■ ABOUT THIS TASK ■
Could you restate word for word every line from the one containing "Point out aorta. Return masks as SVG." to the end of the data below, pictures excluded?

*** Opening INPUT RECORDS ***

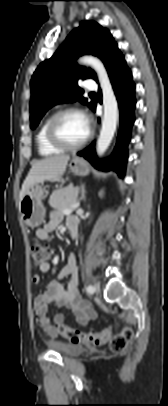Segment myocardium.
Returning a JSON list of instances; mask_svg holds the SVG:
<instances>
[{
    "mask_svg": "<svg viewBox=\"0 0 168 406\" xmlns=\"http://www.w3.org/2000/svg\"><path fill=\"white\" fill-rule=\"evenodd\" d=\"M69 113H77V114H81L82 116H85L84 112L77 107H67V108L61 109V110L57 111L50 118L48 125H47V130H46V136H47V139L50 142V144H52L53 146L58 147L62 150L78 149V148L82 147L83 145H85L89 141V139L92 135V132L89 130L87 136L77 143H67V142L63 141L58 135L57 124L64 115L69 114Z\"/></svg>",
    "mask_w": 168,
    "mask_h": 406,
    "instance_id": "obj_1",
    "label": "myocardium"
}]
</instances>
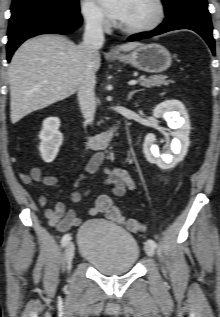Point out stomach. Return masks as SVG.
<instances>
[{"label":"stomach","mask_w":220,"mask_h":317,"mask_svg":"<svg viewBox=\"0 0 220 317\" xmlns=\"http://www.w3.org/2000/svg\"><path fill=\"white\" fill-rule=\"evenodd\" d=\"M114 58L149 73L166 71L172 63L170 52L156 43L141 45L128 55H119Z\"/></svg>","instance_id":"1"}]
</instances>
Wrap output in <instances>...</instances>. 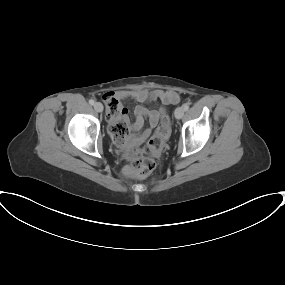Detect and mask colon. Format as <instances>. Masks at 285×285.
<instances>
[{
  "mask_svg": "<svg viewBox=\"0 0 285 285\" xmlns=\"http://www.w3.org/2000/svg\"><path fill=\"white\" fill-rule=\"evenodd\" d=\"M106 111L109 114L119 115L120 103L115 98H106ZM129 124L124 120H119L114 124H110V133L114 141L118 144H124L129 135ZM170 134V122L168 117H163L157 127L153 137L143 152L133 158L130 165V172L138 176H147L155 168L156 163L149 155L156 154L162 150L165 140Z\"/></svg>",
  "mask_w": 285,
  "mask_h": 285,
  "instance_id": "1",
  "label": "colon"
}]
</instances>
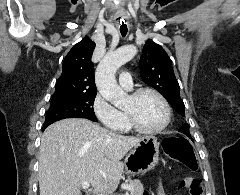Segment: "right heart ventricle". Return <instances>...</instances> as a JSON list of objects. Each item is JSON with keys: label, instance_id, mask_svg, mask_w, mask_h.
I'll return each instance as SVG.
<instances>
[{"label": "right heart ventricle", "instance_id": "right-heart-ventricle-1", "mask_svg": "<svg viewBox=\"0 0 240 195\" xmlns=\"http://www.w3.org/2000/svg\"><path fill=\"white\" fill-rule=\"evenodd\" d=\"M119 113H120V118H121L120 124H119L118 128L112 129V130L120 131V132H127L130 129V126L127 123L126 116H125L124 112H119Z\"/></svg>", "mask_w": 240, "mask_h": 195}]
</instances>
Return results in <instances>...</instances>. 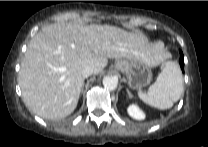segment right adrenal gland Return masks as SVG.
Returning <instances> with one entry per match:
<instances>
[{"label": "right adrenal gland", "mask_w": 208, "mask_h": 147, "mask_svg": "<svg viewBox=\"0 0 208 147\" xmlns=\"http://www.w3.org/2000/svg\"><path fill=\"white\" fill-rule=\"evenodd\" d=\"M83 88H84V84H83V87H82V90H81V92L83 91Z\"/></svg>", "instance_id": "obj_1"}]
</instances>
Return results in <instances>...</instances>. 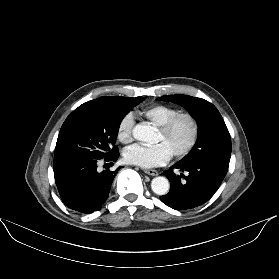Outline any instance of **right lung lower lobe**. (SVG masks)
Here are the masks:
<instances>
[{"mask_svg": "<svg viewBox=\"0 0 279 279\" xmlns=\"http://www.w3.org/2000/svg\"><path fill=\"white\" fill-rule=\"evenodd\" d=\"M118 151L103 158L116 161ZM100 159L75 158L53 162L55 182L64 204L81 213L97 210L108 198L117 170L99 171Z\"/></svg>", "mask_w": 279, "mask_h": 279, "instance_id": "98d812e1", "label": "right lung lower lobe"}]
</instances>
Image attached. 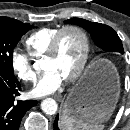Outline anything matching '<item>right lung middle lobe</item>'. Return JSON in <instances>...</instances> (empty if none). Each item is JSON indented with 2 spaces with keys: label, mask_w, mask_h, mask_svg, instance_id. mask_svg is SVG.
Returning <instances> with one entry per match:
<instances>
[{
  "label": "right lung middle lobe",
  "mask_w": 130,
  "mask_h": 130,
  "mask_svg": "<svg viewBox=\"0 0 130 130\" xmlns=\"http://www.w3.org/2000/svg\"><path fill=\"white\" fill-rule=\"evenodd\" d=\"M32 28L28 23L18 20L0 17V72L11 78H15L13 73V52L20 38Z\"/></svg>",
  "instance_id": "1"
}]
</instances>
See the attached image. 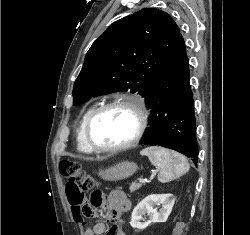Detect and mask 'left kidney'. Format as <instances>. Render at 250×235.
<instances>
[{
	"mask_svg": "<svg viewBox=\"0 0 250 235\" xmlns=\"http://www.w3.org/2000/svg\"><path fill=\"white\" fill-rule=\"evenodd\" d=\"M175 198L172 194H151L143 199L132 212L130 225L139 230L145 229L151 223L166 222L170 215ZM155 205H161L159 212ZM147 214L150 220L146 222H140L142 216Z\"/></svg>",
	"mask_w": 250,
	"mask_h": 235,
	"instance_id": "left-kidney-1",
	"label": "left kidney"
}]
</instances>
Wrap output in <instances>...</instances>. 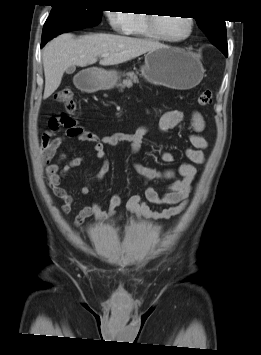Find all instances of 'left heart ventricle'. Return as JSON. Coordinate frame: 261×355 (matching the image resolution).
Instances as JSON below:
<instances>
[{"label": "left heart ventricle", "instance_id": "left-heart-ventricle-1", "mask_svg": "<svg viewBox=\"0 0 261 355\" xmlns=\"http://www.w3.org/2000/svg\"><path fill=\"white\" fill-rule=\"evenodd\" d=\"M158 27L164 36L180 38L188 33L189 24L185 17H167L158 19Z\"/></svg>", "mask_w": 261, "mask_h": 355}]
</instances>
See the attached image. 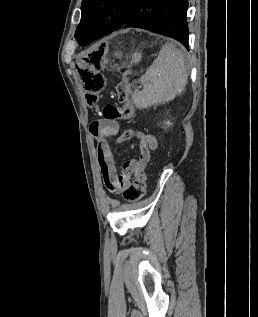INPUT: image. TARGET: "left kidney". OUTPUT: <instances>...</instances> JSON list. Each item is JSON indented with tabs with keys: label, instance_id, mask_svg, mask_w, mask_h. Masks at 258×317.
<instances>
[{
	"label": "left kidney",
	"instance_id": "5707ae66",
	"mask_svg": "<svg viewBox=\"0 0 258 317\" xmlns=\"http://www.w3.org/2000/svg\"><path fill=\"white\" fill-rule=\"evenodd\" d=\"M166 124H172V122H169V120H167Z\"/></svg>",
	"mask_w": 258,
	"mask_h": 317
}]
</instances>
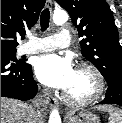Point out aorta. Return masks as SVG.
Masks as SVG:
<instances>
[{"mask_svg": "<svg viewBox=\"0 0 122 123\" xmlns=\"http://www.w3.org/2000/svg\"><path fill=\"white\" fill-rule=\"evenodd\" d=\"M67 20H68V14L63 10L56 11L53 15V21L56 25H61L65 23ZM49 123H61V118L58 110L54 109L51 112L49 117Z\"/></svg>", "mask_w": 122, "mask_h": 123, "instance_id": "obj_1", "label": "aorta"}]
</instances>
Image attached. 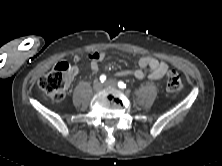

*** Closing INPUT RECORDS ***

■ ANSWER TO THE PROBLEM ■
Point out aorta. Return masks as SVG.
Masks as SVG:
<instances>
[{"mask_svg": "<svg viewBox=\"0 0 122 123\" xmlns=\"http://www.w3.org/2000/svg\"><path fill=\"white\" fill-rule=\"evenodd\" d=\"M67 20H68V14L63 10L56 11L53 15V21L56 25H61L65 23ZM49 123H61V118L58 110L54 109L51 112L49 117Z\"/></svg>", "mask_w": 122, "mask_h": 123, "instance_id": "obj_1", "label": "aorta"}]
</instances>
Image attached. 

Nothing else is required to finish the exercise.